Unintended consequences
It is the unintended consequences that tend to scupper the best-laid plans. The provision of out-of-hours primary health care services is a case in point. It has been suggested that when patients found out that GPs would no longer have to provide an emergency service under the terms of their new contract, they thought there would be no GP-provided out-of-hours service at all. As a result, accident and emergency departments have reported increasing numbers of inappropriate attenders. This problem may have been further compounded by the departure of numbers of A&E doctors in recent months — attracted to general practice by the improved terms and conditions of pay.
There now seems to be a further potential strain on out-of-hours services,
with the announcement of the details of the new community pharmacy contract.
Contractors, it seems, will be able to choose which hours in the week
they open their pharmacies — provided they stick to the hours they
stipulate (p669). This may mean that pharmacies that have close relationships
with particular general practices that are no longer open on Saturday
mornings may choose not to open on Saturdays as well.
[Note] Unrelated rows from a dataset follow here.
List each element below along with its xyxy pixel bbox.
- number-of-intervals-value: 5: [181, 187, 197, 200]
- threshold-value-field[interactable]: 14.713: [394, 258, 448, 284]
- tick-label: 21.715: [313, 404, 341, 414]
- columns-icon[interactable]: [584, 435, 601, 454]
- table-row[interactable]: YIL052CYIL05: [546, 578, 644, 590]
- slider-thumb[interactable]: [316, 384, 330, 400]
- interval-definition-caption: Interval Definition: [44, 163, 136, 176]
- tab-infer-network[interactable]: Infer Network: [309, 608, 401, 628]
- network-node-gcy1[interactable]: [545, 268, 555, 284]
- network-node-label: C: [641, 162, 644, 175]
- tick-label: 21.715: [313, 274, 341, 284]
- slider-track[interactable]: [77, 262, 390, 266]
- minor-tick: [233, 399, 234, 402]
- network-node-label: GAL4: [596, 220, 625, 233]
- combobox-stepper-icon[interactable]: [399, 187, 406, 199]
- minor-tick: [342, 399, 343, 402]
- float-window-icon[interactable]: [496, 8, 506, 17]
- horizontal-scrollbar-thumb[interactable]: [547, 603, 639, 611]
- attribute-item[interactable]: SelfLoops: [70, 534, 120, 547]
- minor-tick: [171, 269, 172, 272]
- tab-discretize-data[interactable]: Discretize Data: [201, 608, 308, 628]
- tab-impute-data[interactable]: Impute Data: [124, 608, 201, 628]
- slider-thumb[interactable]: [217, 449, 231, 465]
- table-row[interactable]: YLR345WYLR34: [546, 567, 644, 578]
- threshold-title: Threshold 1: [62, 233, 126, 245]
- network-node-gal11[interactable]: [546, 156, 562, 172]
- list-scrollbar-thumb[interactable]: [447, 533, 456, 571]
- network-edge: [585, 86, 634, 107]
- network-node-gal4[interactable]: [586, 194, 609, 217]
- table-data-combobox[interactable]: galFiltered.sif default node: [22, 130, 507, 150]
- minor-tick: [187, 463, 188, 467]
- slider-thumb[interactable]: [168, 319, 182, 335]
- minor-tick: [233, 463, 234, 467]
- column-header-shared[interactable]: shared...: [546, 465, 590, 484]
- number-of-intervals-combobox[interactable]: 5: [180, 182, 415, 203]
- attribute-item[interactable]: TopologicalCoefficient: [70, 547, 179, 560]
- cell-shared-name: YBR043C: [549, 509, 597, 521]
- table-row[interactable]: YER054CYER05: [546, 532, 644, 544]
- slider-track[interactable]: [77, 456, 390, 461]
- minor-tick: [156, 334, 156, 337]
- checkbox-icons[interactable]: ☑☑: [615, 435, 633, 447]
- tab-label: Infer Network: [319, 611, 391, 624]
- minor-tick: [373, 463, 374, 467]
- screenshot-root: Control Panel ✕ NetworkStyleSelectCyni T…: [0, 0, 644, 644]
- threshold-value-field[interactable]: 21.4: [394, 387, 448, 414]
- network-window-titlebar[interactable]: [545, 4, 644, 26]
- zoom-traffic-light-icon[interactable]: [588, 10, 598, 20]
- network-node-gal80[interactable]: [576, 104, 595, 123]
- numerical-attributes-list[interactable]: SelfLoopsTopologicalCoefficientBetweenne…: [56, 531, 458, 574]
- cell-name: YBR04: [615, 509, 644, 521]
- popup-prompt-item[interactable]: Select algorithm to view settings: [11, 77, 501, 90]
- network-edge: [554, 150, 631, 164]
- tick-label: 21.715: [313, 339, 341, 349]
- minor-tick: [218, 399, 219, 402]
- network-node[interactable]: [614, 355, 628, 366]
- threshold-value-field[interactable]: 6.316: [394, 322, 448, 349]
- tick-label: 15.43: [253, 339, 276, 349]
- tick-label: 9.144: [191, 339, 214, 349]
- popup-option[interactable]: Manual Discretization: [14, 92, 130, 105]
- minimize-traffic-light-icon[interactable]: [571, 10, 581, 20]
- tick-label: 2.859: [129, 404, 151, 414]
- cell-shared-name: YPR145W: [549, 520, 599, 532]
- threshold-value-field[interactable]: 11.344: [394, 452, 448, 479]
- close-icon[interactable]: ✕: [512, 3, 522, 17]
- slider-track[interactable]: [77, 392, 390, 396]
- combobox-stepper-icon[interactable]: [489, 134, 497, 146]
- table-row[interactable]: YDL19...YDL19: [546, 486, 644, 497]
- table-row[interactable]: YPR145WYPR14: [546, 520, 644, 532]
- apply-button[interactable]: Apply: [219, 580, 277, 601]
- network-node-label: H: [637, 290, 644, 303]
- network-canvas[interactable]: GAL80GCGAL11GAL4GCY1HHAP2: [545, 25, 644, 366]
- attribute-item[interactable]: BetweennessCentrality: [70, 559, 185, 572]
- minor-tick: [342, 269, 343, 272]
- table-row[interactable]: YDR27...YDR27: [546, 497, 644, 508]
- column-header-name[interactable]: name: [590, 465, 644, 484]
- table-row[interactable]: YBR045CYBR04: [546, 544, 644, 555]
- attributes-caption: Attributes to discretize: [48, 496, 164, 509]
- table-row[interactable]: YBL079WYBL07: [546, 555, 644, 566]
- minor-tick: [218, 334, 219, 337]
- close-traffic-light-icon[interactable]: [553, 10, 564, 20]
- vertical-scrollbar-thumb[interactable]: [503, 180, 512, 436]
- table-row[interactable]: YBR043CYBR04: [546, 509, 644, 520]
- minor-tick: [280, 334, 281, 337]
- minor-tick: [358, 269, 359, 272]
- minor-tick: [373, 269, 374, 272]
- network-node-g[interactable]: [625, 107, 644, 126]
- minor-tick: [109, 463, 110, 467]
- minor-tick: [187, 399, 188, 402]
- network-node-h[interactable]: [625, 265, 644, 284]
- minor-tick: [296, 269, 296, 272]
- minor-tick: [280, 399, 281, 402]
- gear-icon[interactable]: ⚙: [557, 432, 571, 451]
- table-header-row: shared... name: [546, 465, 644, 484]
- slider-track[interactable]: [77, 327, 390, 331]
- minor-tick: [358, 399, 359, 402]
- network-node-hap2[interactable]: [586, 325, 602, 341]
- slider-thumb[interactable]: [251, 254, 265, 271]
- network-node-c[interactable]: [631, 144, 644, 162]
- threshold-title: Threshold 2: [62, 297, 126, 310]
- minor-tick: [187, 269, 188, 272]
So patients wanting
some speedy advice or who have a minor ailment that requires treatment
may also turn up at A&E.
However, unintended consequences also provide opportunities. Some pharmacists
have already started to become involved with the provision of out-of-hours
services for primary care trusts. Other pharmacists may realise that
there could be benefits from opening their premises on Saturdays: even
if dispensing is limited, they may, for example, be able to offer prescription
reviews or smoking cessation consultations — at times some patients
will find more convenient than during the working week. And if, in a
particular area, pharmacists are reluctant to open on Saturdays, primary
care trusts may find that they have to make special arrangements with
certain pharmacists in order to ensure that there is a limited primary
care service.
We would like to think that the Government had anticipated all this upheaval
in the out-of-hours service and had planned changes so that what was
no longer being offered by one profession could have dovetailed with
new services offered by another.
The provision of out-of-hours services is special because they are universal.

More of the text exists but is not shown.